[Exercise materials Boundary: Start]

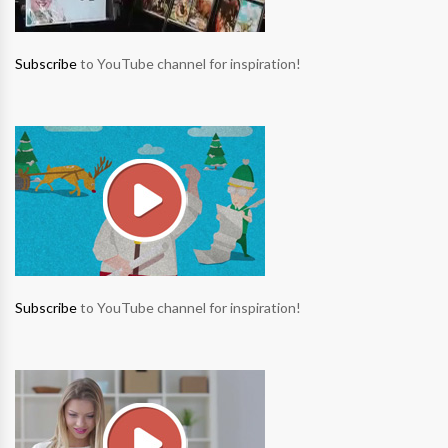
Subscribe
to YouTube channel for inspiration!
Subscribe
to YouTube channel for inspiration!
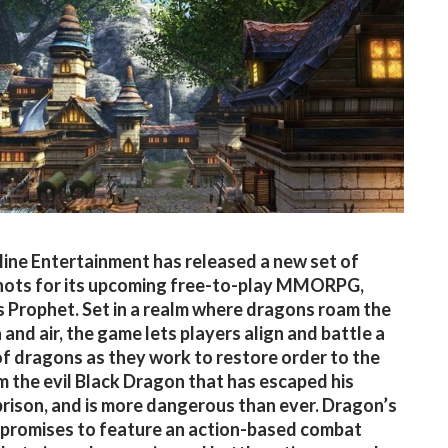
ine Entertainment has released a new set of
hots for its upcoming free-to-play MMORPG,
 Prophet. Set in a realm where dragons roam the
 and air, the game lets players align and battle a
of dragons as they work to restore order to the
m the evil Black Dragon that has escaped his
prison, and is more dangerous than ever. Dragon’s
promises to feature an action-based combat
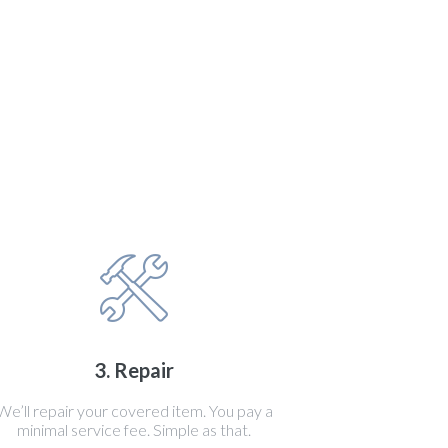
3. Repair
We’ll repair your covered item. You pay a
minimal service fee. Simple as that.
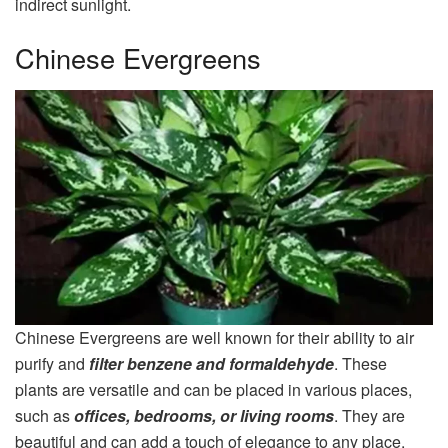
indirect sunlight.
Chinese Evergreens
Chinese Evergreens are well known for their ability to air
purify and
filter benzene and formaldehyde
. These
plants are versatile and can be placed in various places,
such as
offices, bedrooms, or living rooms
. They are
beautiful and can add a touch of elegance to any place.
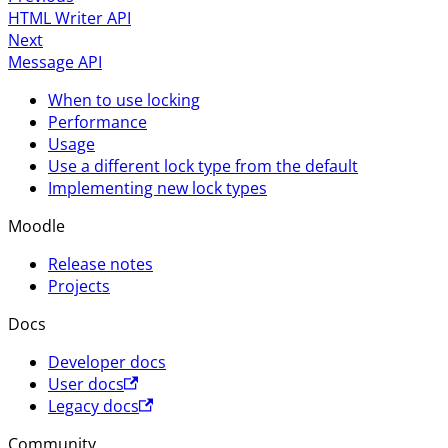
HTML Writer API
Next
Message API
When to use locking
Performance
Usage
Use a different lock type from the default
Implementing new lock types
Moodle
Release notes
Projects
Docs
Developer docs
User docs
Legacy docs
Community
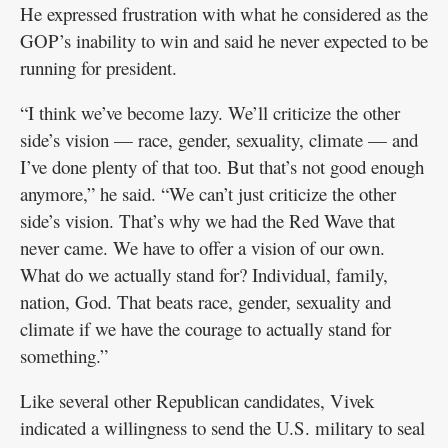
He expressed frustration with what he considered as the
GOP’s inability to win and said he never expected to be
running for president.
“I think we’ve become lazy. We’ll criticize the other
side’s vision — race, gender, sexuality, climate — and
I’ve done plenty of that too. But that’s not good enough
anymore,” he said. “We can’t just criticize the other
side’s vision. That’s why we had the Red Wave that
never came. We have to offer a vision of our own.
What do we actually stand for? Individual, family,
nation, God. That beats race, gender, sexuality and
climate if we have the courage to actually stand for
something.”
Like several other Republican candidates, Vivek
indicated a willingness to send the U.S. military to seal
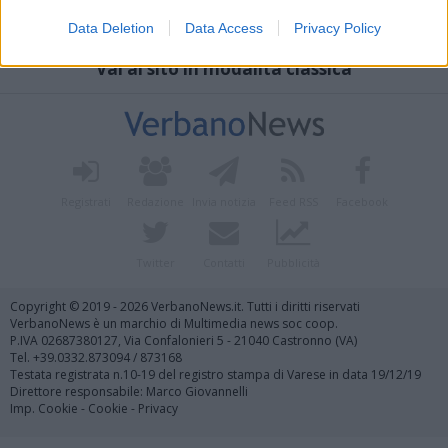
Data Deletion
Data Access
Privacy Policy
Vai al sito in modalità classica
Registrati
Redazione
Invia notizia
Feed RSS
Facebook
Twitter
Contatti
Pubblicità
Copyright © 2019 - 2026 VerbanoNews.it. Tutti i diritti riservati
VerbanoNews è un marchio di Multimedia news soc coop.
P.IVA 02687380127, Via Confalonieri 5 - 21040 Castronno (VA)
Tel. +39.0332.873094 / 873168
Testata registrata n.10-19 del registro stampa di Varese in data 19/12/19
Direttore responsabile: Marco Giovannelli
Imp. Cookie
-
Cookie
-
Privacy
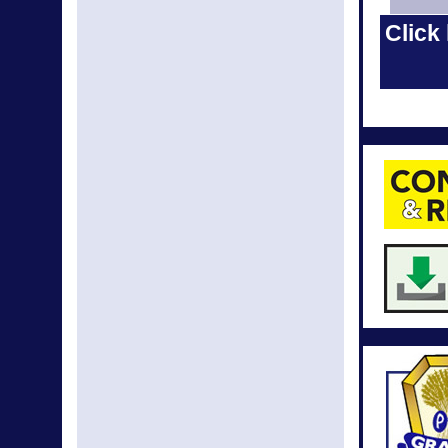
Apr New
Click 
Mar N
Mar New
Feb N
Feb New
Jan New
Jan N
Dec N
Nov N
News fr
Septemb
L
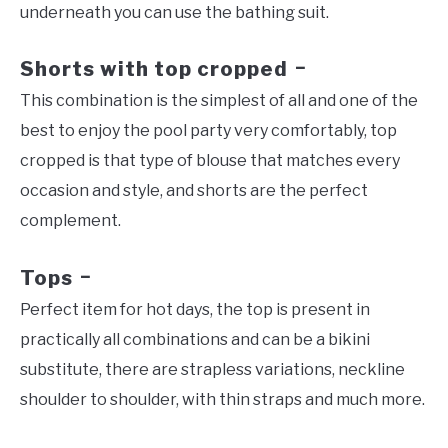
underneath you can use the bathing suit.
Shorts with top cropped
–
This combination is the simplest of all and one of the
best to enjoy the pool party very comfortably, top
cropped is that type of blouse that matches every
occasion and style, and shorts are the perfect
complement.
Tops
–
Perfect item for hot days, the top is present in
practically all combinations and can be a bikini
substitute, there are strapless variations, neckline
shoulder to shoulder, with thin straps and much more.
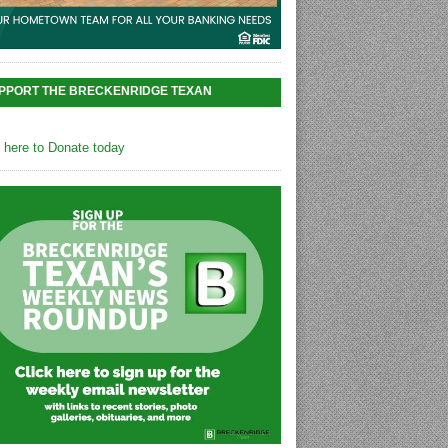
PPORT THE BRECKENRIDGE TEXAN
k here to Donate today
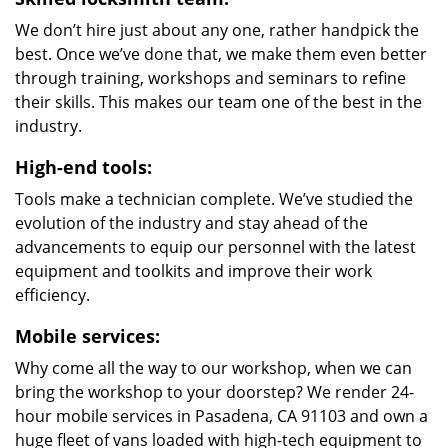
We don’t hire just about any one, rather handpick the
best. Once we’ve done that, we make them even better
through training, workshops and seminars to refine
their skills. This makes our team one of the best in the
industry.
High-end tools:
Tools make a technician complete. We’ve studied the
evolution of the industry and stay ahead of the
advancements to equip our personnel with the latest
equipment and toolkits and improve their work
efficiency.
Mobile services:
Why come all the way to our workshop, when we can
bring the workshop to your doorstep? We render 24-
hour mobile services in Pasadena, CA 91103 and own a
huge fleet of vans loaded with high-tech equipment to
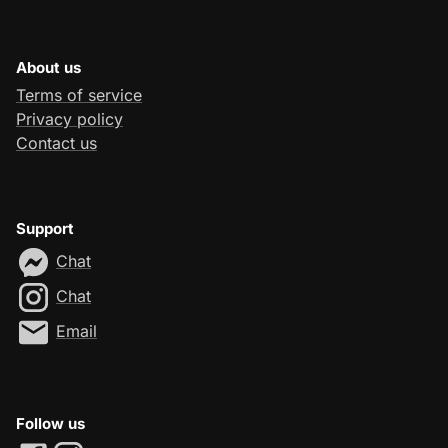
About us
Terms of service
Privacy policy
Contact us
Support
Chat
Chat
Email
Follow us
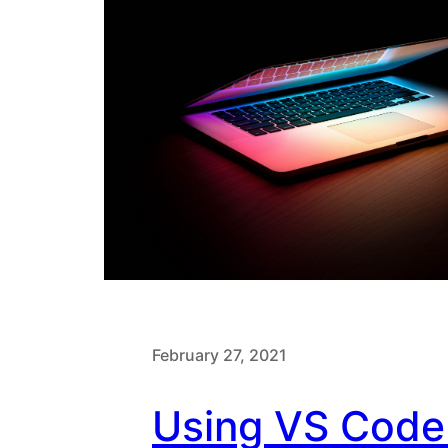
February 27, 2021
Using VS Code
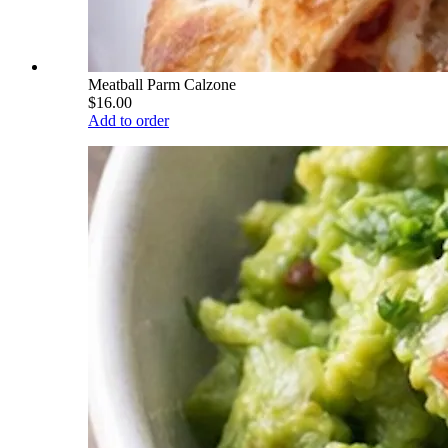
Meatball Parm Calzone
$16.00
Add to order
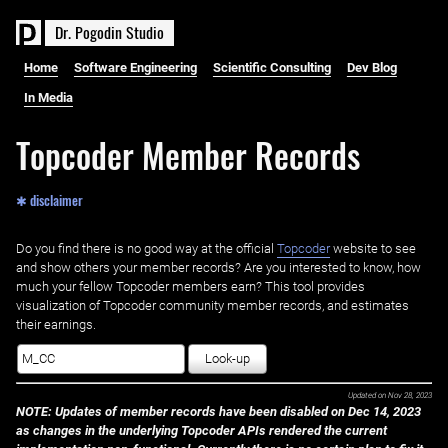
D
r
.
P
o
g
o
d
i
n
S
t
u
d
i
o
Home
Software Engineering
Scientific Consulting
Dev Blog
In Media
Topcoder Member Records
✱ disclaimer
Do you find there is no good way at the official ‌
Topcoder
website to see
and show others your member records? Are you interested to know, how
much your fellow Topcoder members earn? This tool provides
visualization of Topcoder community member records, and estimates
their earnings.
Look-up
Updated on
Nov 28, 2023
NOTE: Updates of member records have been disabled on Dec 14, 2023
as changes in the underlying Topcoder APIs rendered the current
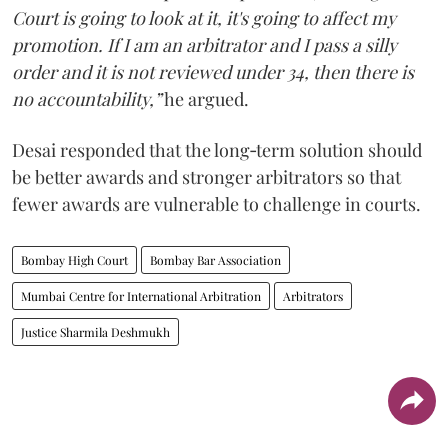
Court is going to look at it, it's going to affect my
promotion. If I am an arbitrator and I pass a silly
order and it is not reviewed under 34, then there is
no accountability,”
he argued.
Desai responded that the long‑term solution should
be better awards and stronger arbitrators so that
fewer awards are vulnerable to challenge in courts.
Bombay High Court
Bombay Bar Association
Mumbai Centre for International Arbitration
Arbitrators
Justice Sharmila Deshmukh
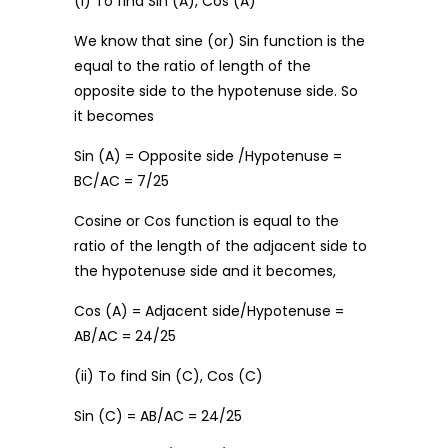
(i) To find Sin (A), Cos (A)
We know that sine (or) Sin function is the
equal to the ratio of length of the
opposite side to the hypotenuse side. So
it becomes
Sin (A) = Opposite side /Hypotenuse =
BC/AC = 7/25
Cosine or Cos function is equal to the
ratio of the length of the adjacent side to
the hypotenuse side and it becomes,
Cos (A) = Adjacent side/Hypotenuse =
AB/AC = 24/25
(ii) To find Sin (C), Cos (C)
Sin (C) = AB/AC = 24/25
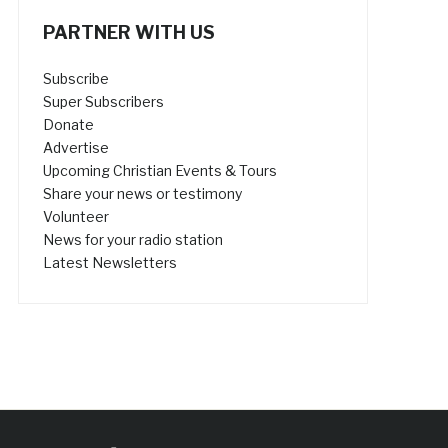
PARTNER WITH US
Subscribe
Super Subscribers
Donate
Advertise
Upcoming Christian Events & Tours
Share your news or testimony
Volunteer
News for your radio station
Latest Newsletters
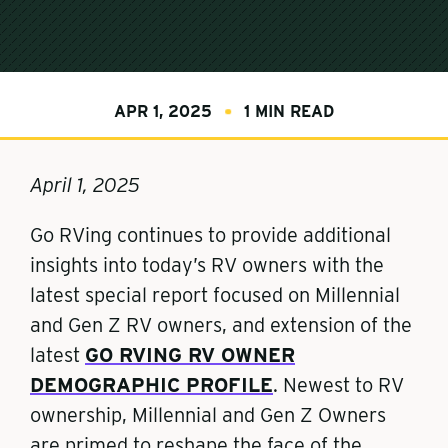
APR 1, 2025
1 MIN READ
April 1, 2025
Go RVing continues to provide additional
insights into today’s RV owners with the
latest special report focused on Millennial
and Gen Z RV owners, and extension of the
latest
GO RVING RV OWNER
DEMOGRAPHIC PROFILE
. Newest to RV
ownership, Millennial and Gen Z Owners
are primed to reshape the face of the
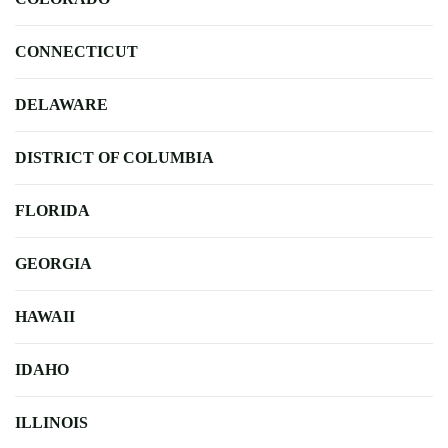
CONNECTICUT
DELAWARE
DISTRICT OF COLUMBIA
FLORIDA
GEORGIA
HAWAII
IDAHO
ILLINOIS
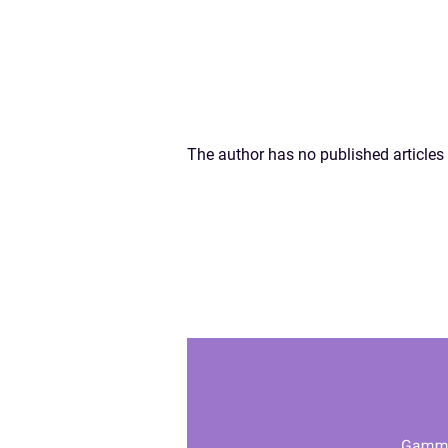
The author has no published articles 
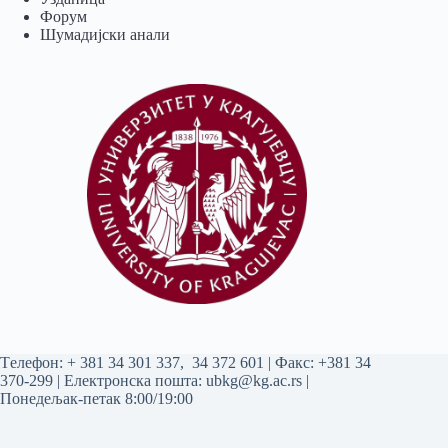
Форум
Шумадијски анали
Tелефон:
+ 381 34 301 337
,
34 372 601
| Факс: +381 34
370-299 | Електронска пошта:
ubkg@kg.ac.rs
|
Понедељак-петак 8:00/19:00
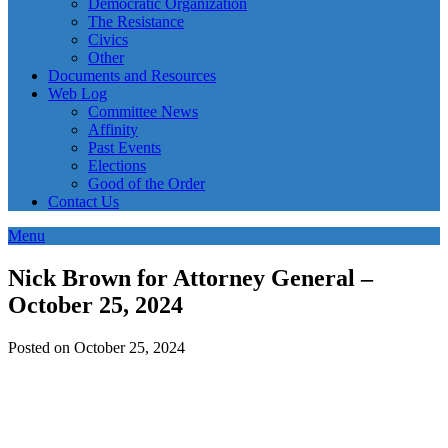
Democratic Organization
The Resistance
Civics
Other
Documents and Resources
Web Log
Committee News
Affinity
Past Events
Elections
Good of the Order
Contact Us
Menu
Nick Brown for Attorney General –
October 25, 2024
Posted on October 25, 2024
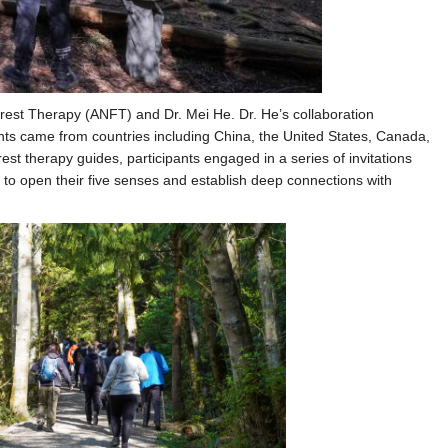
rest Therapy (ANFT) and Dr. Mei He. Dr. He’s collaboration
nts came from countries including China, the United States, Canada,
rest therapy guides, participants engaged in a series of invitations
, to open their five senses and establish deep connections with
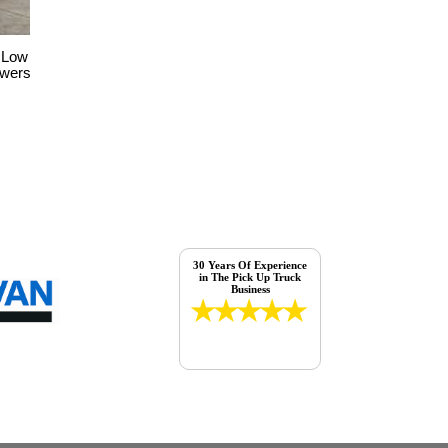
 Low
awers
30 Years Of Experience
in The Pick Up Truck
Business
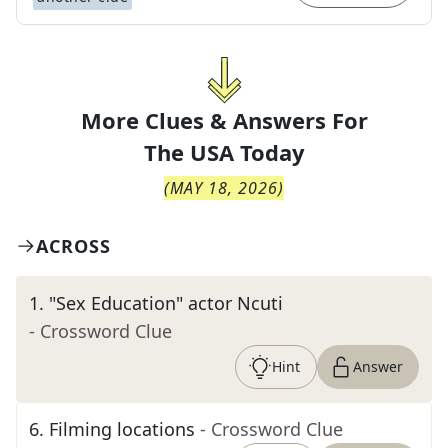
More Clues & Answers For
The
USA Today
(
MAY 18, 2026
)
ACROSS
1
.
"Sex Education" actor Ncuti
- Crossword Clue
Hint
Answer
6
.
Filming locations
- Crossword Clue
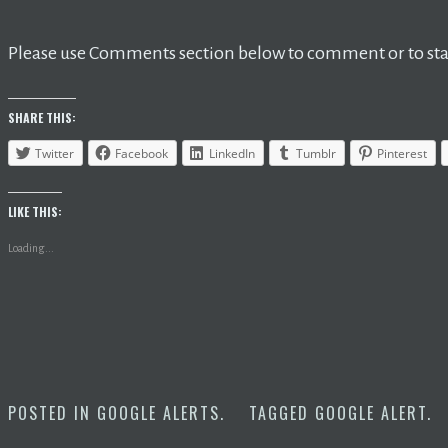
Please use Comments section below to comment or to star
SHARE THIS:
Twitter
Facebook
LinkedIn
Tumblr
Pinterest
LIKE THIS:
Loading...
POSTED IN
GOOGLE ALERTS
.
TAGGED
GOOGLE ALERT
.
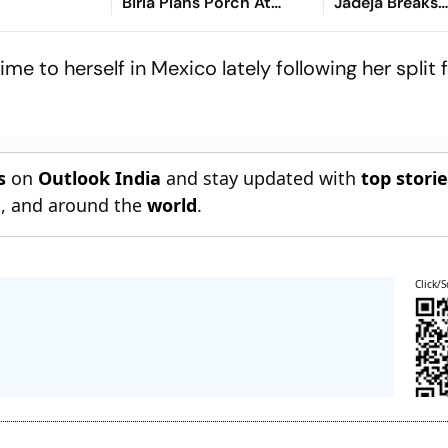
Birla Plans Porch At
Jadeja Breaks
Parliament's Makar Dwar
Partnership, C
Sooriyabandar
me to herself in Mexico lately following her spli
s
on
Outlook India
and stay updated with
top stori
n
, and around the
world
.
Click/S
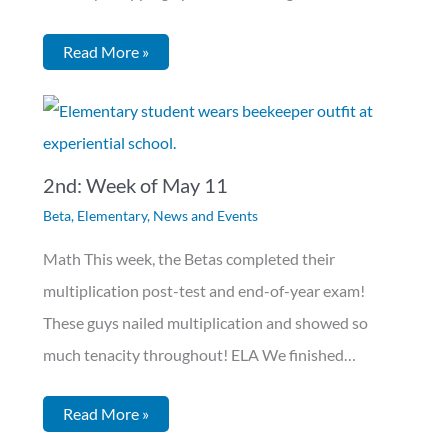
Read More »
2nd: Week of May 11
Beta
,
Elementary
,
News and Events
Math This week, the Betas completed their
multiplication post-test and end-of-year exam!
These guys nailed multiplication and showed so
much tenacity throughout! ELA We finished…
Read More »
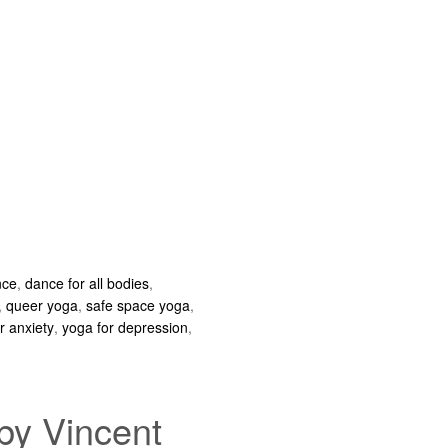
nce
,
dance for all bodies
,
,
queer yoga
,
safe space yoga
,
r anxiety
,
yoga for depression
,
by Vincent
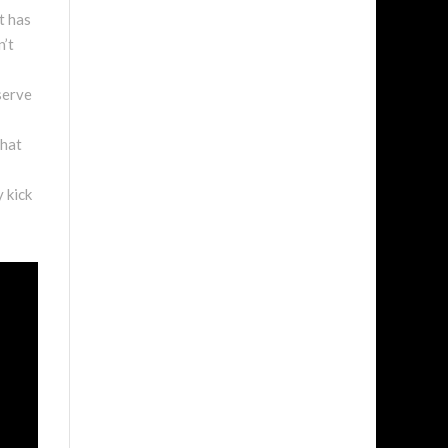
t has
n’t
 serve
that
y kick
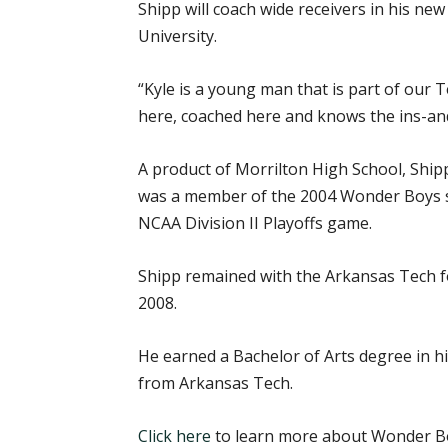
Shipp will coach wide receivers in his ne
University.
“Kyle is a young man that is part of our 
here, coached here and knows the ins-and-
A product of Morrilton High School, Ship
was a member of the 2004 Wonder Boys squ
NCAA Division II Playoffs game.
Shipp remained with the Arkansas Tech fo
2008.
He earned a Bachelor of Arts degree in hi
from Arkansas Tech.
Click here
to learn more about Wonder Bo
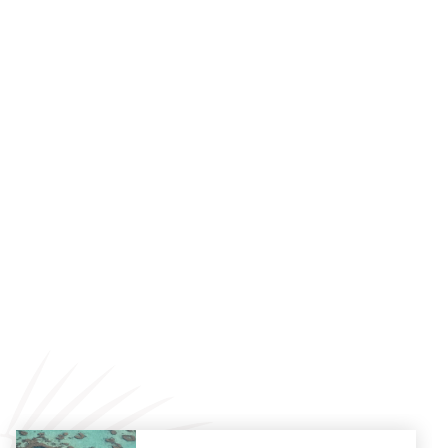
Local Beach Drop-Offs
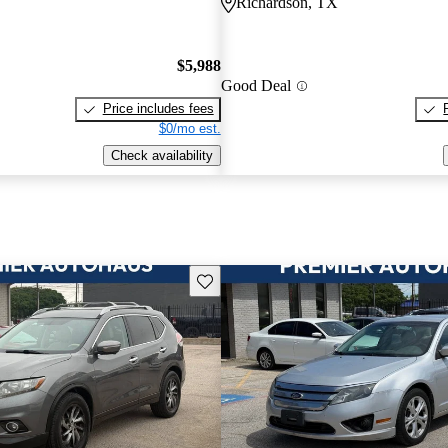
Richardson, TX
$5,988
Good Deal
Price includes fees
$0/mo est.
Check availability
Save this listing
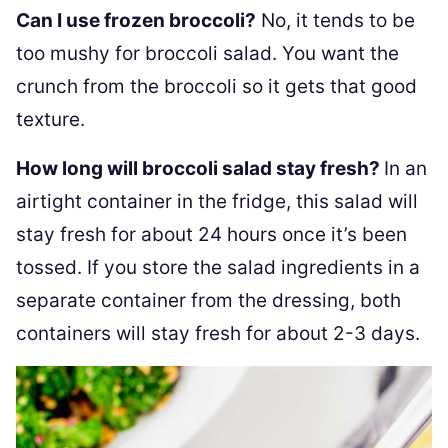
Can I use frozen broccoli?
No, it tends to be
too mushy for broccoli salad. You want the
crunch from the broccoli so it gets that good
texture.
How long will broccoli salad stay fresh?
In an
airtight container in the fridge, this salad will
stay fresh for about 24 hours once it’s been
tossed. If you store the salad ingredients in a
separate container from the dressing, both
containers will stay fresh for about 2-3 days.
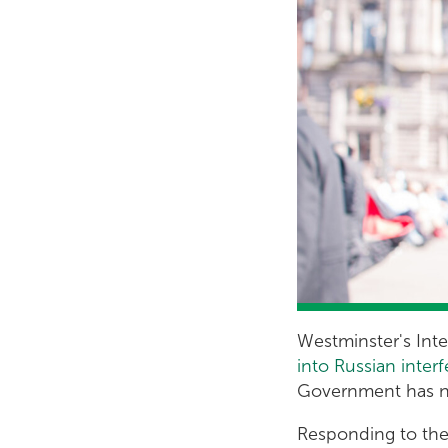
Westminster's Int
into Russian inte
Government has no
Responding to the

[Exercise materials Boundary: End]

Where in the records does the string "actually" appear? Copy every line that has it.

Answer section
What do we actually stand for? Individual, family,
climate if we have the courage to actually stand for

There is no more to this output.